NDAQ » Topics » Performance Compensation Awards, Eligible Persons and Performance Criteria

This excerpt taken from the NDAQ DEF 14A filed Apr 17, 2008.

Performance Compensation Awards, Eligible Persons and Performance Criteria

The management compensation committee may designate any awards under the Equity Plan (other than any stock options or stock appreciation rights granted with an exercise price or grant price, as the case may be, less than the fair market value per share on the date of grant) as performance compensation awards.

Within the first 90 days of each performance period (or, if longer or shorter, within the maximum period allowed under Section 162(m) of the Code), the management compensation committee will designate the participants who will be eligible to receive performance compensation awards under the Equity Plan. Within this time frame, the management compensation committee will also establish performance goals for each of the designated participants.

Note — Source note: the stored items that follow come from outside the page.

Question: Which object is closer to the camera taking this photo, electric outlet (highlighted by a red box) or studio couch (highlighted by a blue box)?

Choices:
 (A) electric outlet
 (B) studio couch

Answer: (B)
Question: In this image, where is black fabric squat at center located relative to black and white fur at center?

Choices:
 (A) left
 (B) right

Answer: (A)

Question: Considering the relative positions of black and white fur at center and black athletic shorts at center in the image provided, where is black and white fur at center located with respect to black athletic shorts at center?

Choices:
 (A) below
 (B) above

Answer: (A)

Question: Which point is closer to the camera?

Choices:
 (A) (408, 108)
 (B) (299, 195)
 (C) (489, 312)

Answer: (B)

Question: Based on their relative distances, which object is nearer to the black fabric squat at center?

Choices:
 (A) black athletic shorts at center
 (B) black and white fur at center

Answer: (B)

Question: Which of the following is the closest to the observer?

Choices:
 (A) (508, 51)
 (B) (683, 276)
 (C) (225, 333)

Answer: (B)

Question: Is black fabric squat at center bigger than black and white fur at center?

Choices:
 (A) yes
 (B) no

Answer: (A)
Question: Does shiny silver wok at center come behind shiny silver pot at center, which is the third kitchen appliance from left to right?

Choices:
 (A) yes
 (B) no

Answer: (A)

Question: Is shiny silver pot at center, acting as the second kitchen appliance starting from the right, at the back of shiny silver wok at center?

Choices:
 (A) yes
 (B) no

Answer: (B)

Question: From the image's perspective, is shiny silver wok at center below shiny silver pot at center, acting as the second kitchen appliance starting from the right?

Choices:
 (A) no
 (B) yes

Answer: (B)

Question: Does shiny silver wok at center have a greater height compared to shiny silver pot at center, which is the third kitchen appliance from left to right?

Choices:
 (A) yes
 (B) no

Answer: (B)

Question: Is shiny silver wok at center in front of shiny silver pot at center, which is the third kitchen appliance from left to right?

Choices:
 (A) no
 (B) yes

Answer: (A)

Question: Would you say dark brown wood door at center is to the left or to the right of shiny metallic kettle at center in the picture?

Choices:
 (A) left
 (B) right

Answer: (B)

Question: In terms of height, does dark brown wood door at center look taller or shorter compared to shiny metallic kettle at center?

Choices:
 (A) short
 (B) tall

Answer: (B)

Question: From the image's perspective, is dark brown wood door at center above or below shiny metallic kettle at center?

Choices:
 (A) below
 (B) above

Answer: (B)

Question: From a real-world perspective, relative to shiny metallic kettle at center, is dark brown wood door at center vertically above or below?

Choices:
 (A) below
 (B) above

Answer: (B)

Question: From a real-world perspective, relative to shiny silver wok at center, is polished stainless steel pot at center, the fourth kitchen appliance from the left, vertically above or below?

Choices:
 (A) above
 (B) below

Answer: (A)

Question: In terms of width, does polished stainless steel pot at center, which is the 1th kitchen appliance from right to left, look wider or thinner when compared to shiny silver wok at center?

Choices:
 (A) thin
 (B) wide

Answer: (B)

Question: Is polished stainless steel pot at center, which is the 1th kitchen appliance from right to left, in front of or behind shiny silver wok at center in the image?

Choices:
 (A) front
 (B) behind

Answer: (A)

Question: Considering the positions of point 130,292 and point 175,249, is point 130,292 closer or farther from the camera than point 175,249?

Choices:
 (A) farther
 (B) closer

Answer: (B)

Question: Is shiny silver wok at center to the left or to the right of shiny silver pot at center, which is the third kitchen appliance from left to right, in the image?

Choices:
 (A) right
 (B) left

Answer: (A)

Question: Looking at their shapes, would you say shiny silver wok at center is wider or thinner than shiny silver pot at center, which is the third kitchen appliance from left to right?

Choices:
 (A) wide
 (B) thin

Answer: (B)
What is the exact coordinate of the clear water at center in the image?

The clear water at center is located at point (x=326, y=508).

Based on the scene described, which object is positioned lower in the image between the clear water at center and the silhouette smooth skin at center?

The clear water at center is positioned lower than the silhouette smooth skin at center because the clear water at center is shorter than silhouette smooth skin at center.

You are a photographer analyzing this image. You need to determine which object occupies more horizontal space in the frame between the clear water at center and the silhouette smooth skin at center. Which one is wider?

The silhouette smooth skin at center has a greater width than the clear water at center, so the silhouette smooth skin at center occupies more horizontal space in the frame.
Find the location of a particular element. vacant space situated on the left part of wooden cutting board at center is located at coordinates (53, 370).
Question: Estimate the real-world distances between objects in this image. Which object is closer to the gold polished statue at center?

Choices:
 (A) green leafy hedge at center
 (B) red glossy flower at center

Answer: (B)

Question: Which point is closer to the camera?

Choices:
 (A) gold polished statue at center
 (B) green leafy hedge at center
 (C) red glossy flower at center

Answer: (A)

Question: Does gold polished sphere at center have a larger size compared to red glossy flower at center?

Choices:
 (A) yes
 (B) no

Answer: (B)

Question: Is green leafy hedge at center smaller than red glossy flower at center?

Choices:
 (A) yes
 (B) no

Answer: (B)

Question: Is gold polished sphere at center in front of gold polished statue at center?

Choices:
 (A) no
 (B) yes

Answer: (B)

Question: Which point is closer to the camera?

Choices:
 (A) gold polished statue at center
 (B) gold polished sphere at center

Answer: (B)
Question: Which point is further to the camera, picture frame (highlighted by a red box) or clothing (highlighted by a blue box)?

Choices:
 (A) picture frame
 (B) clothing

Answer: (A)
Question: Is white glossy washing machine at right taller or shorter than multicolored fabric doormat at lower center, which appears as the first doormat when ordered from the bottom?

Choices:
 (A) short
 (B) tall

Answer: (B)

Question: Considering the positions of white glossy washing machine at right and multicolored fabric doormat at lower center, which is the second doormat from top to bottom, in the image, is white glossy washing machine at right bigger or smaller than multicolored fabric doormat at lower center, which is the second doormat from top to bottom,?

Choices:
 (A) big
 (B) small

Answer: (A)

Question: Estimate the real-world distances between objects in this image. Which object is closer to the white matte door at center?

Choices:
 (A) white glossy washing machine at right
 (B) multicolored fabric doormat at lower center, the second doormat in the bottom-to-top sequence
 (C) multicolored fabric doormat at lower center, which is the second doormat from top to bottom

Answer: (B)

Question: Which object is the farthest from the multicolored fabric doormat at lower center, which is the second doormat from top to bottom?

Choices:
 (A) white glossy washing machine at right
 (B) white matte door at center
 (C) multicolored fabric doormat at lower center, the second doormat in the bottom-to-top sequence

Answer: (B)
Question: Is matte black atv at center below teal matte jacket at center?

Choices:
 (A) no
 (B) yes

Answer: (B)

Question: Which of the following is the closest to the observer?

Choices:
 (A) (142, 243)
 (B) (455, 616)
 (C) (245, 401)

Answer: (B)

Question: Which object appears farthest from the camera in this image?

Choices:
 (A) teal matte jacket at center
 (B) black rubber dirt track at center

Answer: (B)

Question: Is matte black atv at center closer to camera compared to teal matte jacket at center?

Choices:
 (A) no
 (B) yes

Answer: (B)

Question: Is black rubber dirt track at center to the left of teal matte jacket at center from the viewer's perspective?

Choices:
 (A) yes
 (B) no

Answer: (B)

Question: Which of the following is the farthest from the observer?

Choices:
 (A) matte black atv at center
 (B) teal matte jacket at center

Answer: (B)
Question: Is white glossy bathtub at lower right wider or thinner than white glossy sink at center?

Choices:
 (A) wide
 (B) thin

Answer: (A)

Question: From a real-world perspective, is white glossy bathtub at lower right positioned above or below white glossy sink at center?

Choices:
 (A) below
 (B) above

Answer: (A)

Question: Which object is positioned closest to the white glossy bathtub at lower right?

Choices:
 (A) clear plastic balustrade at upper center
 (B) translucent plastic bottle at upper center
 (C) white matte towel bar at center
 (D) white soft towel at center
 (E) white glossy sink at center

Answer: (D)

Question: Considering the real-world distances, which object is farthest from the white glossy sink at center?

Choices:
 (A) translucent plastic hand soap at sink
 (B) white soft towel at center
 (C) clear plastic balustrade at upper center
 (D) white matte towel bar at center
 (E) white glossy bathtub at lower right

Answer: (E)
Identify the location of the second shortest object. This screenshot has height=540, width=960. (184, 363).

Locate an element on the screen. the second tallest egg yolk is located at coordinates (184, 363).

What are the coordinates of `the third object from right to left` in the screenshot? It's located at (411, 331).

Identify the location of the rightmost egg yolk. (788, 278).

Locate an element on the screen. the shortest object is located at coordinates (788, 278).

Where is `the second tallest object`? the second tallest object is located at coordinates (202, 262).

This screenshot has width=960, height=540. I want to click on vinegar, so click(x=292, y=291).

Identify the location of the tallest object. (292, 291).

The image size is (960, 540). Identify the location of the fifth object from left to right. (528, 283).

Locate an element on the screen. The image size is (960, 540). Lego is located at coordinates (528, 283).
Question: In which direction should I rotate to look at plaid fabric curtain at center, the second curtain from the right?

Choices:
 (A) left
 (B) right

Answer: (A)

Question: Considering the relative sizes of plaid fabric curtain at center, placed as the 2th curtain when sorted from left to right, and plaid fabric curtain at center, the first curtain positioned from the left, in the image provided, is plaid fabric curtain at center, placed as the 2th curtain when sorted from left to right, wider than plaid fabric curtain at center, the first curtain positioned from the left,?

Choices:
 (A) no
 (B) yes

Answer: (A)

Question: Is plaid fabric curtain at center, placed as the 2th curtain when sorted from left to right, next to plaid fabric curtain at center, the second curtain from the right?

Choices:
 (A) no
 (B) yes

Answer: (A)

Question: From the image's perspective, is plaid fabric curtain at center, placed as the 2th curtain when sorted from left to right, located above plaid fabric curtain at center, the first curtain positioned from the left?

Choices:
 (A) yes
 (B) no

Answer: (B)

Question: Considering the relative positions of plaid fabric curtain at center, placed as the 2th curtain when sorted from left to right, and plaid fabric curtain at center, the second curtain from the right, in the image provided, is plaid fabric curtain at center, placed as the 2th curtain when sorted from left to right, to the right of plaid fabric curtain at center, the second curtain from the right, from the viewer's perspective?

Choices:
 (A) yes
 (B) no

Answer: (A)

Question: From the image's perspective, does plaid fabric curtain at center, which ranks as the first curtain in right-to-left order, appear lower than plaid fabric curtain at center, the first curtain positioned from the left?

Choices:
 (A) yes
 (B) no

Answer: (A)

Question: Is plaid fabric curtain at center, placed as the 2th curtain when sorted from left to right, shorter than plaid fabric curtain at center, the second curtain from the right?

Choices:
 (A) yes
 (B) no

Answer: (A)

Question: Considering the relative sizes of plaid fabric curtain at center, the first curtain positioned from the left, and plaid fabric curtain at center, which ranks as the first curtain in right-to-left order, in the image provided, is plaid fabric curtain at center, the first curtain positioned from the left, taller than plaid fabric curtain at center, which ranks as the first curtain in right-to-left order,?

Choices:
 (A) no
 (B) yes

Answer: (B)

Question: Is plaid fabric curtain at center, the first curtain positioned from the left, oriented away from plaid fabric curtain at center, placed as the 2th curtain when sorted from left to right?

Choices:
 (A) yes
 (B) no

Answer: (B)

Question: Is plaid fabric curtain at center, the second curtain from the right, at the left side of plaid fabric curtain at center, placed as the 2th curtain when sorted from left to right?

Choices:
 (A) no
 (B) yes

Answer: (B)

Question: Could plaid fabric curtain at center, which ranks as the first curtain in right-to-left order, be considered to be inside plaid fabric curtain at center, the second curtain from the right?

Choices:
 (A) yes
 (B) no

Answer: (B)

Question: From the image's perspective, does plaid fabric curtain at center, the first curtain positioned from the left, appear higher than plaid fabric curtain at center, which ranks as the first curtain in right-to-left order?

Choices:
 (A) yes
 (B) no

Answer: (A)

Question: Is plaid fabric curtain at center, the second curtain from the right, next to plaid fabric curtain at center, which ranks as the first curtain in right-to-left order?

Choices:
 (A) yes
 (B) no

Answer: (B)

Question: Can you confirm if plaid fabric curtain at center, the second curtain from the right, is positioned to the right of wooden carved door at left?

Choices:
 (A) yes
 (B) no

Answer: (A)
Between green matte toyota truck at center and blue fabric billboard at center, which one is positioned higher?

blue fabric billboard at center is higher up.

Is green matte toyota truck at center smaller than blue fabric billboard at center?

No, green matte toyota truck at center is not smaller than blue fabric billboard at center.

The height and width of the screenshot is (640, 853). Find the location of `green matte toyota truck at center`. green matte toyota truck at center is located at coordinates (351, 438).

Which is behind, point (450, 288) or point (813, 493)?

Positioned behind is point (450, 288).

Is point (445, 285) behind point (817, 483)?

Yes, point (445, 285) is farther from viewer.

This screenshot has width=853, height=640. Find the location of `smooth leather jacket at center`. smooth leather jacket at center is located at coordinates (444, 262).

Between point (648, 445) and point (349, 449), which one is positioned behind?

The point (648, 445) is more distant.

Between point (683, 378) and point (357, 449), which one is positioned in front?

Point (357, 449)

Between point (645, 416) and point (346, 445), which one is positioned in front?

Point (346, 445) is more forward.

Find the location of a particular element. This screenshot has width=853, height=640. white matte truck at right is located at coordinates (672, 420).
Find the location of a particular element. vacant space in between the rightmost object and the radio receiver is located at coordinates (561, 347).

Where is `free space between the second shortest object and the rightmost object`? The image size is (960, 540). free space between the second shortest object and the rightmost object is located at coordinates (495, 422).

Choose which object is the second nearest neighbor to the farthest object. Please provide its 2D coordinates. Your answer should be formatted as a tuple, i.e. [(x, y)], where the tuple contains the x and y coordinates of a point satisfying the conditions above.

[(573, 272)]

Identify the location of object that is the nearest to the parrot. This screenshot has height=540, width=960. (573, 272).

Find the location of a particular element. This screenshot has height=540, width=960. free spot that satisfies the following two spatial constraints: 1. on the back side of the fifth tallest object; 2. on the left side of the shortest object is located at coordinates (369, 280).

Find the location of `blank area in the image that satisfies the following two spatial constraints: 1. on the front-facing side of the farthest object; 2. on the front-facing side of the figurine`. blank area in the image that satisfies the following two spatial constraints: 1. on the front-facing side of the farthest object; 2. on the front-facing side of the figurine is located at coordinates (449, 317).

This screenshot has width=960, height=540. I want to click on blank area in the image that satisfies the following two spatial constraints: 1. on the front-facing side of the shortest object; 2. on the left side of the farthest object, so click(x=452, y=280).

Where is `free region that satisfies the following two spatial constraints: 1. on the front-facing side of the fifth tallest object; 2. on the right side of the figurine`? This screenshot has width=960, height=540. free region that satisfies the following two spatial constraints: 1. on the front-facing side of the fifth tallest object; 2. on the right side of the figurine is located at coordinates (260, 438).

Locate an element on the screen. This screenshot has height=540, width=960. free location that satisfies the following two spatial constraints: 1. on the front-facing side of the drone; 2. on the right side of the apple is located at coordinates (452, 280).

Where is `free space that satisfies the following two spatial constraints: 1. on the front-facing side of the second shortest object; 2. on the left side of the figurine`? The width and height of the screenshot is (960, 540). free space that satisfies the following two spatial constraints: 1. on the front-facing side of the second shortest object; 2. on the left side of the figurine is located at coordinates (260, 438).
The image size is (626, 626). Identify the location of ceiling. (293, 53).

Performance goals will relate to NASDAQ OMX’s performance or the performance of one or more of NASDAQ OMX’s subsidiaries, divisions, departments or functions. The designated participants will be eligible to receive payments in respect of their performance compensation awards only to the extent that (a) the performance goals for the performance period are met, and (b) some or all of a designated participant’s performance compensation award has been earned for the performance period.

The performance goals for designated participants will be based on attainment of specific levels of performance, with reference to one or more of the following performance criteria:

 

   

net sales;

 

   

operating income;

 

   

earnings before interest, taxes, depreciation and amortization;

 

   

earnings before interest and taxes;

 

   

net income (before or after taxes);

 

   

earnings per share;

 

   

operating cash flow;

 

   

share price;

 

   

total stockholder return;

 

   

return on equity;

 

   

return on invested capital; or

 

   

market share.

Following the end of the applicable performance period, the management compensation committee will certify the attainment of the performance goals and will calculate the award, if any, payable to each designated participant. The management compensation committee retains the right to reduce any award in its discretion. The maximum amount payable to a designated participant in respect of a performance compensation award that is intended to qualify for the “performance-based compensation” exception to Section 162(m) of the Code is 150,000 shares or, if the performance compensation award is paid in cash, the equivalent cash value of 150,000 shares on the first or last date of the performance period as to which the performance compensation award relates, as determined by the management compensation committee. In addition, the management compensation committee may award a cash bonus to any participant and designate the bonus as a performance compensation award in order to qualify the award as “performance-based compensation” under Section 162(m) of the Code. The maximum amount that can be paid in any calendar year for any such cash bonus award is the greater of 3% of before tax net income, as calculated in accordance with U.S. generally accepted accounting principles, or U.S. GAAP, or $3,000,000.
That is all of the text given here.